Ce que je déteste le plus dans le fait d’être un blogueur et de travailler pour Internet, ce sont les politiques sociales qui en découlent. Les gens se disputent pour des trucs futiles. Comme quand un type n’indique pas ses sources, ou qu’il ne vous suit pas sur Twitter alors que vous le suivez depuis longtemps — et que vous savez qu’il essaie de cultiver un sentiment de supériorité à votre égard. Internet engendre beaucoup trop de ressentiments, et pour des raisons débiles. Un site peut se sentir dépossédé et s’énerver contre un autre site qui lui aura volé ses clients, ou pire : un blog à la mode s’est moqué de quelqu’un que vous avez déjà croisé en soirée ! C’est un truc de bloggeur d’utiliser son pouvoir pour enfoncer quelqu’un — et de se cacher derrière un semi anonymat.

Publicité

Je déteste aussi les soirées de bloggeurs. Elles ne sont qu’un rassemblement d’individus à lunettes qui se branlent les uns les autres quelque part sur le toit d’un gratte-ciel en comparant leurs scores Klout. Lors de ma dernière soirée bloggeurs, j’ai entendu une fille se plaindre de Marie Calloway, qu’elle considère comme nuisible au féministe sous prétexte qu’elle ne parle que de cul alors qu’une femme « a tellement d’autres choses à dire. » Et puis elle a enchainé en se plaignant de Tina Fey, qu’elle considère elle aussi comme nuisible au féminisme sous prétexte qu’elle dénigre les femmes trop extraverties. Mon ami lui a demandé : « Si Marie Calloway a tort de ne parler que de sexe, et que Tina Fey a tort parce qu’elle n’en parle pas, comment devraient être les femmes ? » La jeune fille s’est arrêtée un temps avant d’admettre que c’était une bonne question et qu’elle n’avait pas vraiment de réponse à ça.

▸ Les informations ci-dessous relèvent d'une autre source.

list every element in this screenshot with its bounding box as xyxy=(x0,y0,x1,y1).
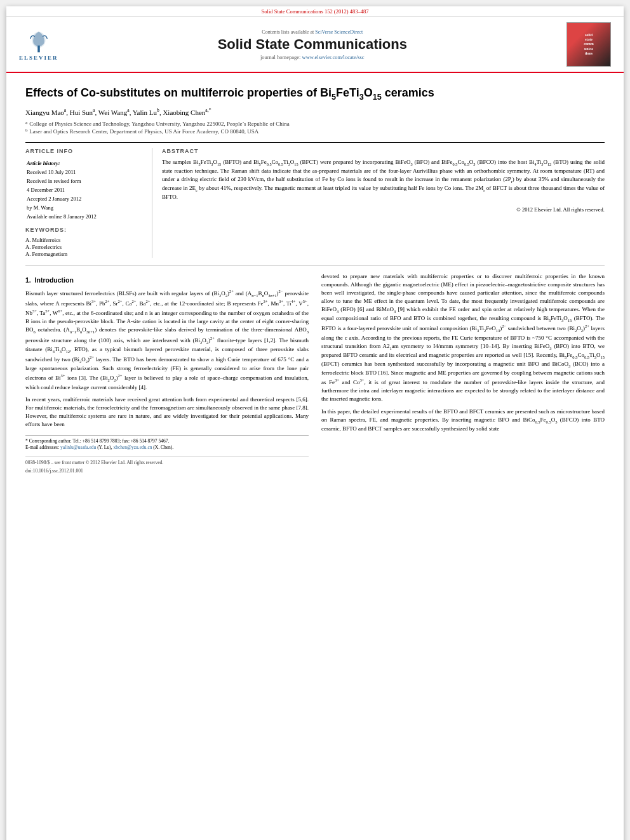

Elle a ensuite confié qu’elle était vierge et qu’elle n’aimait pas Girlsparce que cette série donnait une vision cruelle et dégradante des vierges de plus de 20 ans.

Oh.

Mon.

Dieu.

Conseil : Fais-toi troncher et ensuite on reparlera de Marie Calloway, Tina Fey et de Girls.

J’étais au Métropolitan, un bar de Williamsburg où des hipsters passent le plus clair de leur soirée à se boycotter les uns les autres jusqu’à ce qu’ils deviennent totalement bourrés vers les coups de 3 heures du matin — et cette semaine, l’ouragan Sandy avait ravagé la ville. L’ambiance était tendue à Williamsburg, sûrement parce que la plupart des maisons sont restées intactes et que tout le monde a eu droit à une semaine de congé. Pour quoi ? pour se remettre du fait d’avoir été épargné ? Pour manger ? pour Boire ?

Publicité

Pour Boire, bien sûr.

J’étais avec deux gays qui n’étaient pas du coin : un ex et un pote. On voulait vraiment baiser, on était seuls et ça faisait bien quatre verres qu’on attendait que quelqu’un vienne nous embrasser. La situation semblait désespérée. Il était tard et personne ne semblait vouloir établir le dialogue avec qui que ce soit. Et puis d’un coup, les mecs mignons ont commencé à former des groupes de deux, laissant les poivrots de 60 balais, seuls au bar.

Et puis enfin, un mec m’a parlé.

« Je te connais, t’es sur internet, » a t-il murmuré.

Avant même d’avoir le temps de lui répondre : « Ha ouais, et toi aussi, parce que c’est comme ça que fonctionne la société maintenant, » il était parti.

Quelques minutes plus tard, il s’est remis à me tourner autour ; ça a commencé à m’irriter. Que me veut ce putain de pot de colle ? Je me posais cette question en vidant mon verre de vin blanc. Oui, je suis du genre à commander du vin blanc dans un pub. Je sais que ça craint, mais j’y travaille, OK ?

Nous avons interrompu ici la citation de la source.